EXERCISE MATERIAL:

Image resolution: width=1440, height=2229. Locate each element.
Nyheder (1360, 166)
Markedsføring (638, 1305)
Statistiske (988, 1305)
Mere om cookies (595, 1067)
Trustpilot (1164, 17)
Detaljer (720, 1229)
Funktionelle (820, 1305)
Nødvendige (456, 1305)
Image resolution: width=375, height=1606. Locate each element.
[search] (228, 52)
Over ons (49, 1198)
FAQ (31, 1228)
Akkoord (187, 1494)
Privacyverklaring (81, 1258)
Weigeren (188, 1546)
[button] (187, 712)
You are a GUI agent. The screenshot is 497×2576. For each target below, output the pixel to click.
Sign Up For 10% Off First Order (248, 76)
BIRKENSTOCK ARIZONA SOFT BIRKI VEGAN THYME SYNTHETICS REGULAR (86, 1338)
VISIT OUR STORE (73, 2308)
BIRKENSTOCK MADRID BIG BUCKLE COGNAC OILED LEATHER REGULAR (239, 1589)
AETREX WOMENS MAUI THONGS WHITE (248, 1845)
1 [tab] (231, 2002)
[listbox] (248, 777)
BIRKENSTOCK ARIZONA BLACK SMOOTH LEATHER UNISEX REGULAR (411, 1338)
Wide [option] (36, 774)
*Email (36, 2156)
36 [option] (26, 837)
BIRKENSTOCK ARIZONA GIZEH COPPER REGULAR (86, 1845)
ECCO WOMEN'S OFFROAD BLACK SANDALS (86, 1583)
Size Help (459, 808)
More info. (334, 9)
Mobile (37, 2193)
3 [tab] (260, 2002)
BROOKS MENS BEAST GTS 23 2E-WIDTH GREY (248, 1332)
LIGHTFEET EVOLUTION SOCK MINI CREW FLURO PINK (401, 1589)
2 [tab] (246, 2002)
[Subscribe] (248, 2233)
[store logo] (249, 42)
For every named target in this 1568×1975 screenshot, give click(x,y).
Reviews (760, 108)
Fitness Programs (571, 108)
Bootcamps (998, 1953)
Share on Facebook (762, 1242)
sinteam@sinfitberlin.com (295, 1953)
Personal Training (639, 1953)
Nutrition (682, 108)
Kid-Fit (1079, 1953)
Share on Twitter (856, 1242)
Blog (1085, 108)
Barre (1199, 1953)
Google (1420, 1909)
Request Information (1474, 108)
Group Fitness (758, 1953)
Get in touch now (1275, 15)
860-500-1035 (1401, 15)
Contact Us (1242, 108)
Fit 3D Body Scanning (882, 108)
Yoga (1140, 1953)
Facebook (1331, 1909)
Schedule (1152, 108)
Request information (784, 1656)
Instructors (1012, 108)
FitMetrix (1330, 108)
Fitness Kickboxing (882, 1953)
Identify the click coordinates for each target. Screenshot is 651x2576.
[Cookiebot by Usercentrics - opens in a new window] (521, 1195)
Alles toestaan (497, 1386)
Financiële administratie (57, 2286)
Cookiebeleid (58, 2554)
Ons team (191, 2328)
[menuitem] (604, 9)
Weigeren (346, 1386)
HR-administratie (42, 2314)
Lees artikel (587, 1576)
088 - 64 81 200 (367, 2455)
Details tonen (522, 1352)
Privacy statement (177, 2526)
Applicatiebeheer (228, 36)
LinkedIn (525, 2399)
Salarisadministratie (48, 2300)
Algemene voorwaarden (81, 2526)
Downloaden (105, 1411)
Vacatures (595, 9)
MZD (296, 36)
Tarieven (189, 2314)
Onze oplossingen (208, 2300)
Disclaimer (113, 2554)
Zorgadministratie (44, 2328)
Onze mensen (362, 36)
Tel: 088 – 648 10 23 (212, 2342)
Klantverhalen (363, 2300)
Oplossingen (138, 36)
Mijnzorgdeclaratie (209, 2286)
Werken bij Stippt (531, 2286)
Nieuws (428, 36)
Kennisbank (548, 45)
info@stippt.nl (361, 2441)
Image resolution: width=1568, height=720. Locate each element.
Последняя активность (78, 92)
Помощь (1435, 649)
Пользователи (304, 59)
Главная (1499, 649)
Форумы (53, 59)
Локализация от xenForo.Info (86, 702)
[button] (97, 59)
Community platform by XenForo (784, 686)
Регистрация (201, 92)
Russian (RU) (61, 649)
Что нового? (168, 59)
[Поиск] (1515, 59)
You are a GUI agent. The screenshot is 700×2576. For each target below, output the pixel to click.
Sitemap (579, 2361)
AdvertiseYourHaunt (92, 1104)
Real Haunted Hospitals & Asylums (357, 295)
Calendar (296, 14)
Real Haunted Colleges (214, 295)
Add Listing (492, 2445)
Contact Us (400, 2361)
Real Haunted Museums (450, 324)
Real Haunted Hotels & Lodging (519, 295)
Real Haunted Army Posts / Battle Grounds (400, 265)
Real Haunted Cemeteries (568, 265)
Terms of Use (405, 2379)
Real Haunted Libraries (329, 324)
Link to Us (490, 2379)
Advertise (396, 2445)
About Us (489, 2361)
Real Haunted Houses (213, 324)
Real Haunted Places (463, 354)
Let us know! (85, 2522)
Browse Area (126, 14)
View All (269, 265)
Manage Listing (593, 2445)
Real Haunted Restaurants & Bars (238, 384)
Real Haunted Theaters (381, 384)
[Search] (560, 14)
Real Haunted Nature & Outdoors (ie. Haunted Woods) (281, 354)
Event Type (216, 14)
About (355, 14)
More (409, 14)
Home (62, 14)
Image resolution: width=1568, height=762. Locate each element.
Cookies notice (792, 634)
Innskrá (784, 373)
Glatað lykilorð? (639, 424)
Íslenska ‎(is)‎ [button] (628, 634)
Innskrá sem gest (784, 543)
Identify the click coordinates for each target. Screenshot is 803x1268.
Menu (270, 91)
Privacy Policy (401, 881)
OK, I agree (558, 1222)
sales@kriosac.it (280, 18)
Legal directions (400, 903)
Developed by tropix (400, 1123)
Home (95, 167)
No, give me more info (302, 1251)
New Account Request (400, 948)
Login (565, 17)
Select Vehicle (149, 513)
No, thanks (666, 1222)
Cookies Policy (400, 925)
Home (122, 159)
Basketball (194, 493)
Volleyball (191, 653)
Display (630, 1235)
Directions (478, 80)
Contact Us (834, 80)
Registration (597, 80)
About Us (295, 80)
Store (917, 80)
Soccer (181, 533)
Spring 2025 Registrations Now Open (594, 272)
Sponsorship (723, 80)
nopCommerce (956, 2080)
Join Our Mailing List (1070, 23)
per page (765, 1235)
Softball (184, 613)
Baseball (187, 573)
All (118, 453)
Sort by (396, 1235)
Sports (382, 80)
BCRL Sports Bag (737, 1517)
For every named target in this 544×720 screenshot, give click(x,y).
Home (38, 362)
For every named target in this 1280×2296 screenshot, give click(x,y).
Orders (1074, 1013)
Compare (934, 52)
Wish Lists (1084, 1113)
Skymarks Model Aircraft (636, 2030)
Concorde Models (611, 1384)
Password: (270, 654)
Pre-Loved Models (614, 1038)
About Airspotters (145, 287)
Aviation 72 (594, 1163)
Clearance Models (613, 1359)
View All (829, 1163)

YOUR OBJECTIVE: What you return must match the data word for word.

WRITTEN ANSWER:
Image resolution: width=1440, height=2229. Locate each element.
Nyheder (1360, 166)
Markedsføring (638, 1305)
Statistiske (988, 1305)
Mere om cookies (595, 1067)
Trustpilot (1164, 17)
Detaljer (720, 1229)
Funktionelle (820, 1305)
Nødvendige (456, 1305)
Image resolution: width=375, height=1606. Locate each element.
[search] (228, 52)
Over ons (49, 1198)
FAQ (31, 1228)
Akkoord (187, 1494)
Privacyverklaring (81, 1258)
Weigeren (188, 1546)
[button] (187, 712)
You are a GUI agent. The screenshot is 497×2576. For each target below, output the pixel to click.
Sign Up For 10% Off First Order (248, 76)
BIRKENSTOCK ARIZONA SOFT BIRKI VEGAN THYME SYNTHETICS REGULAR (86, 1338)
VISIT OUR STORE (73, 2308)
BIRKENSTOCK MADRID BIG BUCKLE COGNAC OILED LEATHER REGULAR (239, 1589)
AETREX WOMENS MAUI THONGS WHITE (248, 1845)
1 [tab] (231, 2002)
[listbox] (248, 777)
BIRKENSTOCK ARIZONA BLACK SMOOTH LEATHER UNISEX REGULAR (411, 1338)
Wide [option] (36, 774)
*Email (36, 2156)
36 [option] (26, 837)
BIRKENSTOCK ARIZONA GIZEH COPPER REGULAR (86, 1845)
ECCO WOMEN'S OFFROAD BLACK SANDALS (86, 1583)
Size Help (459, 808)
More info. (334, 9)
Mobile (37, 2193)
3 [tab] (260, 2002)
BROOKS MENS BEAST GTS 23 2E-WIDTH GREY (248, 1332)
LIGHTFEET EVOLUTION SOCK MINI CREW FLURO PINK (401, 1589)
2 [tab] (246, 2002)
[Subscribe] (248, 2233)
[store logo] (249, 42)
For every named target in this 1568×1975 screenshot, give click(x,y).
Reviews (760, 108)
Fitness Programs (571, 108)
Bootcamps (998, 1953)
Share on Facebook (762, 1242)
sinteam@sinfitberlin.com (295, 1953)
Personal Training (639, 1953)
Nutrition (682, 108)
Kid-Fit (1079, 1953)
Share on Twitter (856, 1242)
Blog (1085, 108)
Barre (1199, 1953)
Google (1420, 1909)
Request Information (1474, 108)
Group Fitness (758, 1953)
Get in touch now (1275, 15)
860-500-1035 (1401, 15)
Contact Us (1242, 108)
Fit 3D Body Scanning (882, 108)
Yoga (1140, 1953)
Facebook (1331, 1909)
Schedule (1152, 108)
Request information (784, 1656)
Instructors (1012, 108)
FitMetrix (1330, 108)
Fitness Kickboxing (882, 1953)
Identify the click coordinates for each target. Screenshot is 651x2576.
[Cookiebot by Usercentrics - opens in a new window] (521, 1195)
Alles toestaan (497, 1386)
Financiële administratie (57, 2286)
Cookiebeleid (58, 2554)
Ons team (191, 2328)
[menuitem] (604, 9)
Weigeren (346, 1386)
HR-administratie (42, 2314)
Lees artikel (587, 1576)
088 - 64 81 200 (367, 2455)
Details tonen (522, 1352)
Privacy statement (177, 2526)
Applicatiebeheer (228, 36)
LinkedIn (525, 2399)
Salarisadministratie (48, 2300)
Algemene voorwaarden (81, 2526)
Downloaden (105, 1411)
Vacatures (595, 9)
MZD (296, 36)
Tarieven (189, 2314)
Onze oplossingen (208, 2300)
Disclaimer (113, 2554)
Zorgadministratie (44, 2328)
Onze mensen (362, 36)
Tel: 088 – 648 10 23 (212, 2342)
Klantverhalen (363, 2300)
Oplossingen (138, 36)
Mijnzorgdeclaratie (209, 2286)
Werken bij Stippt (531, 2286)
Nieuws (428, 36)
Kennisbank (548, 45)
info@stippt.nl (361, 2441)
Image resolution: width=1568, height=720. Locate each element.
Последняя активность (78, 92)
Помощь (1435, 649)
Пользователи (304, 59)
Главная (1499, 649)
Форумы (53, 59)
Локализация от xenForo.Info (86, 702)
[button] (97, 59)
Community platform by XenForo (784, 686)
Регистрация (201, 92)
Russian (RU) (61, 649)
Что нового? (168, 59)
[Поиск] (1515, 59)
You are a GUI agent. The screenshot is 700×2576. For each target below, output the pixel to click.
Sitemap (579, 2361)
AdvertiseYourHaunt (92, 1104)
Real Haunted Hospitals & Asylums (357, 295)
Calendar (296, 14)
Real Haunted Colleges (214, 295)
Add Listing (492, 2445)
Contact Us (400, 2361)
Real Haunted Museums (450, 324)
Real Haunted Hotels & Lodging (519, 295)
Real Haunted Army Posts / Battle Grounds (400, 265)
Real Haunted Cemeteries (568, 265)
Terms of Use (405, 2379)
Real Haunted Libraries (329, 324)
Link to Us (490, 2379)
Advertise (396, 2445)
About Us (489, 2361)
Real Haunted Houses (213, 324)
Real Haunted Places (463, 354)
Let us know! (85, 2522)
Browse Area (126, 14)
View All (269, 265)
Manage Listing (593, 2445)
Real Haunted Restaurants & Bars (238, 384)
Real Haunted Theaters (381, 384)
[Search] (560, 14)
Real Haunted Nature & Outdoors (ie. Haunted Woods) (281, 354)
Event Type (216, 14)
About (355, 14)
More (409, 14)
Home (62, 14)
Image resolution: width=1568, height=762. Locate each element.
Cookies notice (792, 634)
Innskrá (784, 373)
Glatað lykilorð? (639, 424)
Íslenska ‎(is)‎ [button] (628, 634)
Innskrá sem gest (784, 543)
Identify the click coordinates for each target. Screenshot is 803x1268.
Menu (270, 91)
Privacy Policy (401, 881)
OK, I agree (558, 1222)
sales@kriosac.it (280, 18)
Legal directions (400, 903)
Developed by tropix (400, 1123)
Home (95, 167)
No, give me more info (302, 1251)
New Account Request (400, 948)
Login (565, 17)
Select Vehicle (149, 513)
No, thanks (666, 1222)
Cookies Policy (400, 925)
Home (122, 159)
Basketball (194, 493)
Volleyball (191, 653)
Display (630, 1235)
Directions (478, 80)
Contact Us (834, 80)
Registration (597, 80)
About Us (295, 80)
Store (917, 80)
Soccer (181, 533)
Spring 2025 Registrations Now Open (594, 272)
Sponsorship (723, 80)
nopCommerce (956, 2080)
Join Our Mailing List (1070, 23)
per page (765, 1235)
Softball (184, 613)
Baseball (187, 573)
All (118, 453)
Sort by (396, 1235)
Sports (382, 80)
BCRL Sports Bag (737, 1517)
For every named target in this 544×720 screenshot, give click(x,y).
Home (38, 362)
For every named target in this 1280×2296 screenshot, give click(x,y).
Orders (1074, 1013)
Compare (934, 52)
Wish Lists (1084, 1113)
Skymarks Model Aircraft (636, 2030)
Concorde Models (611, 1384)
Password: (270, 654)
Pre-Loved Models (614, 1038)
About Airspotters (145, 287)
Aviation 72 (594, 1163)
Clearance Models (613, 1359)
View All (829, 1163)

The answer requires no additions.